[Start of Attachment]

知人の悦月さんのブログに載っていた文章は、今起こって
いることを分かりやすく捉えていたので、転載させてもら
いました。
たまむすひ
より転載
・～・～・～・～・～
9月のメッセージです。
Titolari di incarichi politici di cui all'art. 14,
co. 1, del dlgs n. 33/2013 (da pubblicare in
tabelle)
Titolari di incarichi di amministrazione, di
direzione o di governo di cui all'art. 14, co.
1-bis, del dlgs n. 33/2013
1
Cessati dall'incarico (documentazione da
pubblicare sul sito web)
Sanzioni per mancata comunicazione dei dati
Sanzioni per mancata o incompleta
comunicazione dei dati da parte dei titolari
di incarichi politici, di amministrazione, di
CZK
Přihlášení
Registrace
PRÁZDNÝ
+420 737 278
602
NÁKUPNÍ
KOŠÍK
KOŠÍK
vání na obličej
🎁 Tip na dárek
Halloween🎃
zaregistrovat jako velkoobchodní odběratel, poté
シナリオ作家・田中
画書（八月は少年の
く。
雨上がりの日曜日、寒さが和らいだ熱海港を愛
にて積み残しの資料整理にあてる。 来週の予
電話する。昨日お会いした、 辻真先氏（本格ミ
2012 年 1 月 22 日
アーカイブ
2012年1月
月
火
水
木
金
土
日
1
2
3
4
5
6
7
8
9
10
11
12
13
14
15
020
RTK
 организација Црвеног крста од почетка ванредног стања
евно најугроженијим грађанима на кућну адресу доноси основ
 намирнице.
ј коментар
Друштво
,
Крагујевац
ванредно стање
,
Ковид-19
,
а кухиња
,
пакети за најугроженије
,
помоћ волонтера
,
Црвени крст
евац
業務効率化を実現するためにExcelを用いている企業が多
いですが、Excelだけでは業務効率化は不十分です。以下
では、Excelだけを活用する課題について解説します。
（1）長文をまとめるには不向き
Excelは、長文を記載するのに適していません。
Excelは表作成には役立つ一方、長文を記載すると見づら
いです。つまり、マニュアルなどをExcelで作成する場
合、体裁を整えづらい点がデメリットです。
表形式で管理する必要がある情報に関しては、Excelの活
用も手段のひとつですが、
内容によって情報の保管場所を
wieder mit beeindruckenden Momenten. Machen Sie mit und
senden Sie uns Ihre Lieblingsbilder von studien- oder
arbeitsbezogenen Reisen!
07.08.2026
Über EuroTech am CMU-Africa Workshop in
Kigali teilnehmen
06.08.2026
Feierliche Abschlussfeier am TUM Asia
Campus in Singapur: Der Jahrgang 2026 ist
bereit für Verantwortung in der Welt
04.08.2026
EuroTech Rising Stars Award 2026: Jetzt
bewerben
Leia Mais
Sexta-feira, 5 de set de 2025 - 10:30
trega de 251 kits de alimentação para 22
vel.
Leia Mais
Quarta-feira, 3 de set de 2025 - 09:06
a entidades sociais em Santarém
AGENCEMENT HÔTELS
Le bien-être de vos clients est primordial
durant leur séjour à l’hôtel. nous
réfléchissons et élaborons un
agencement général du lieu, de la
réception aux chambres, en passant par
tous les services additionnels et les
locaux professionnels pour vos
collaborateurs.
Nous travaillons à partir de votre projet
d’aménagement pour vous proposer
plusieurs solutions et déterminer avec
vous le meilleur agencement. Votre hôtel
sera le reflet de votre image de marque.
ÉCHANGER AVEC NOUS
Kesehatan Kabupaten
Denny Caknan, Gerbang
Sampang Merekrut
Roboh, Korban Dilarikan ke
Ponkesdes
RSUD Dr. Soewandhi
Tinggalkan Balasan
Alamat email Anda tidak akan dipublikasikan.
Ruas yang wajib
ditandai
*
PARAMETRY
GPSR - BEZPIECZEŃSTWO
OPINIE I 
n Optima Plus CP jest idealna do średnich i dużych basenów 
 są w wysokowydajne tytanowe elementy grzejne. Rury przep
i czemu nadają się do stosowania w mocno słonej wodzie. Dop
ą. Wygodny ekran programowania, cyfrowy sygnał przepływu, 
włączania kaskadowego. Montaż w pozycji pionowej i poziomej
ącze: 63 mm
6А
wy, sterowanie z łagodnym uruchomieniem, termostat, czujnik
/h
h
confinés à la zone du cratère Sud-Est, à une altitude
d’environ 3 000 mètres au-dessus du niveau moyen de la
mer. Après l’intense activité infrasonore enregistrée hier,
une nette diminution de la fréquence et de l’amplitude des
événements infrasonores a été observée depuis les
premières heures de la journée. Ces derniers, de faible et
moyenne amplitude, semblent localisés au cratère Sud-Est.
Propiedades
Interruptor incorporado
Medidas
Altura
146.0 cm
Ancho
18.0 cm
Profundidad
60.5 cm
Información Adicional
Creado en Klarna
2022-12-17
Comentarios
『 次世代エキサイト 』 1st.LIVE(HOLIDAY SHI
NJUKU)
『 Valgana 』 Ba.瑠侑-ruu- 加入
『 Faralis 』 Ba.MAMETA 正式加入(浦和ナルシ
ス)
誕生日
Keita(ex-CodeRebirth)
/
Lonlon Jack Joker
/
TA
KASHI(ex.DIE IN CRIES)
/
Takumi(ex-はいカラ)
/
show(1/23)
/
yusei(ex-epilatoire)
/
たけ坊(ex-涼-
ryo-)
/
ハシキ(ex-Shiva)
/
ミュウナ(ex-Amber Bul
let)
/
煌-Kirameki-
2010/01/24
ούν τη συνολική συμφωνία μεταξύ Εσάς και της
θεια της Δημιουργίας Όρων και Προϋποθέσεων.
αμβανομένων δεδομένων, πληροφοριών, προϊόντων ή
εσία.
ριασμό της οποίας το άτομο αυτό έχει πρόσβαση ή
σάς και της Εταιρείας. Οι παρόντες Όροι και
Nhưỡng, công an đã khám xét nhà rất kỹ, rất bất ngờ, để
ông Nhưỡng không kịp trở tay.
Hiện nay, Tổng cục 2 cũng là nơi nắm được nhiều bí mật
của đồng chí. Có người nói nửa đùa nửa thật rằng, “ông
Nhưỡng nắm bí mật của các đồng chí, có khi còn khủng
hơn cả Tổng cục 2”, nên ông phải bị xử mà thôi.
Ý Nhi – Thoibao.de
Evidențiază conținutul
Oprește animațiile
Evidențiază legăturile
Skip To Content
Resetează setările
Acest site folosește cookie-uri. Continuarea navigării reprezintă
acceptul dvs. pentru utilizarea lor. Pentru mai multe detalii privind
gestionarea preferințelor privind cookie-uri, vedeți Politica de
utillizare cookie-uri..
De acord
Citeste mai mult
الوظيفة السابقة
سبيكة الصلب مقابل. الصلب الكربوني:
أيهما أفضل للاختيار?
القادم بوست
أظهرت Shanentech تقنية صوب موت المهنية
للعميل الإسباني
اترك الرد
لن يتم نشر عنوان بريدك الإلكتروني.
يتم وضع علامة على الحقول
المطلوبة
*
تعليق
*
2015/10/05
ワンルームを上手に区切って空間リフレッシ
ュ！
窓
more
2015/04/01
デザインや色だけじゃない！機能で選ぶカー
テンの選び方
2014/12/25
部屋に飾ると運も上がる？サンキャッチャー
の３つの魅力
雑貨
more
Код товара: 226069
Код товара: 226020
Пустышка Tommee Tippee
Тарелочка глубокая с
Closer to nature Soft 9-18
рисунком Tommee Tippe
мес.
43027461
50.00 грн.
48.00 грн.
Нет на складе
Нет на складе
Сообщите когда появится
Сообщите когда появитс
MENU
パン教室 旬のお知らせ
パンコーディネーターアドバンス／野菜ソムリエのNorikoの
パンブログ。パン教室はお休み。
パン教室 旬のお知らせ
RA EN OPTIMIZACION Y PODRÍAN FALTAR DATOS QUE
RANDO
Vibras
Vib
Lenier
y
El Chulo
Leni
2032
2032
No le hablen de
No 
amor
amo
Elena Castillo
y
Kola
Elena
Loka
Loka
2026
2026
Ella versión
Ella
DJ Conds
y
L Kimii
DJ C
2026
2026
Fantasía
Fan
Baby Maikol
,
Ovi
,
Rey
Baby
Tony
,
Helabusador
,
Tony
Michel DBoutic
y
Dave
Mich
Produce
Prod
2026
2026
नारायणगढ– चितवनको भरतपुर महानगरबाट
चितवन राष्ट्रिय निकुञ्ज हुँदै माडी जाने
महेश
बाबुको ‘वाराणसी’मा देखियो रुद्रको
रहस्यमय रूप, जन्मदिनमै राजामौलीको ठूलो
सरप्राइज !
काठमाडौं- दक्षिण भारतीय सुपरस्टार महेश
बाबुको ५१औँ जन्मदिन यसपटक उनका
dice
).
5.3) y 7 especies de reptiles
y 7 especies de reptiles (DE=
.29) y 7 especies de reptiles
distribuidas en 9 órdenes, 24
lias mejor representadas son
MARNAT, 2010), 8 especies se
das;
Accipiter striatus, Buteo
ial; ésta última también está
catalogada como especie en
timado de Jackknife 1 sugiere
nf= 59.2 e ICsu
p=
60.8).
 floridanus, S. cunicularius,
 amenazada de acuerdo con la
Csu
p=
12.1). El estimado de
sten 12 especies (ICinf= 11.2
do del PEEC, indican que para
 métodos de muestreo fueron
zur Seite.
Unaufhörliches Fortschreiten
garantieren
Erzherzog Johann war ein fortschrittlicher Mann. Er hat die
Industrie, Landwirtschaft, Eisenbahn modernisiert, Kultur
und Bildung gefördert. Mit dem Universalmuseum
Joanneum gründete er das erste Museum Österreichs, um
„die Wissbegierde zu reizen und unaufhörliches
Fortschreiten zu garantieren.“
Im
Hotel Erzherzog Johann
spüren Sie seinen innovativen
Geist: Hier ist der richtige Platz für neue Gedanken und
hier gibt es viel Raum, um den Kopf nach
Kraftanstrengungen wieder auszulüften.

[End of Attachment]

■ Work required ■
Among the lines of the data above, find those with the word "Fortschreiten" and show them.

■ Answer area ■
Unaufhörliches Fortschreiten
Fortschreiten zu garantieren.“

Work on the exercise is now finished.